What about a large scale urban area or landscape visualisation? Unlike building reconstruction, the creation of urban models remains a great challenge, due to its unique property and complexity. We have identified some attempts, though one approach varies from another. The Urban Simulator Team at UCLA captured the street scene by manually using a camcorder, then a great deal of time has to be spent on post-processing those video images. In contrary, the MIT City Scanning project (Teller et al., 1998) has attempted to fully automate the manual procedure. Kang et al., (1995) reported an algorithm for extracting concise surface models of a scene from real 3-D sensor data that can be used for virtual reality modelling of the world. An interesting project has been reported by Quarendon (1993) aiming at creating 3-D models from existing 2-D images. How useful these approaches are requires further investigation.

6. Conclusion

We have reviewed the current technologies on real-time 3-D interactive visualisation. We have shown the progress of computer use on urban design with the particular application of visual impact analysis, and indicated how a possible link to 3-D GIS can be established, though many challenges still lie ahead. In this section we would like to point out areas of research that may benefit from this progress. Participatory planning (Sackman, 1972) has been an idea to create an environment in which planners and the public can work together. Similar efforts such as planning support systems (Landis and Zhang, 1998; Shiffer, 1995) and computer supported co-operative work (CSWC) (Rinner and Schmidt, 1998) aim to facilitate the decision making process from different directions; however, this cannot been easily achieved because of several reasons. This new technology to incorporate into a VR-based design environment can help break the barriers that lie between enabling both parties to visualise in an intuitive way what the planners have to propose and what the future effects may look like, thus, improving the decision making process. To further facilitate the communication between these two parties, an easy-to-use 3-D editing tool would be desirable.

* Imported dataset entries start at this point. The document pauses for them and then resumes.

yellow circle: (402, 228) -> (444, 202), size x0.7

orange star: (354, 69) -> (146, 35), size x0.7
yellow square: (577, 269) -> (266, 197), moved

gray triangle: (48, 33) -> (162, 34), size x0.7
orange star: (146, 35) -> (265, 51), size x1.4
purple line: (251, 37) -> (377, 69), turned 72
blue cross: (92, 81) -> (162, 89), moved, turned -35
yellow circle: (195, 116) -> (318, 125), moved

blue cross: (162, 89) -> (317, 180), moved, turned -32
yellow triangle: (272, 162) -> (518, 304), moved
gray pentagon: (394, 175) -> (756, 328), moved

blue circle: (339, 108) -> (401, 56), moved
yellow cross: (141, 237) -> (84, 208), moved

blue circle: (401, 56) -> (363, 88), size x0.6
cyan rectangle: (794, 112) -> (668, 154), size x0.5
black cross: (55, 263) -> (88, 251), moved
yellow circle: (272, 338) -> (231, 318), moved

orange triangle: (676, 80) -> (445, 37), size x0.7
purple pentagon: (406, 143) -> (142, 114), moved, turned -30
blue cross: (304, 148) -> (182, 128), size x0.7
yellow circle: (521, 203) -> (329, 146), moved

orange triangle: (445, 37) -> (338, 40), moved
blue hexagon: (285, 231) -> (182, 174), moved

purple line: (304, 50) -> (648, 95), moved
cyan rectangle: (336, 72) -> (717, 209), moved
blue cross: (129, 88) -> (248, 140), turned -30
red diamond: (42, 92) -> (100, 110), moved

Landscape preference modelling is another possible area that can benefit from this technology. The modelling technique has used manual or computer-generated images as base maps along with questionnaires to measure one's preferences over a set of landscape. Mainly because of the static nature of presentation and relatively small areas shown on these images, the extent of validity remains questionable (e.g., Bergen et al., 1995; Mugica and De Lucio, 1996). These pitfalls can be overcome by using 3-D and dynamic presentation of scenarios in which users can experience the environment more directly; thus, a more accurate picture of the users' preferences could be captured.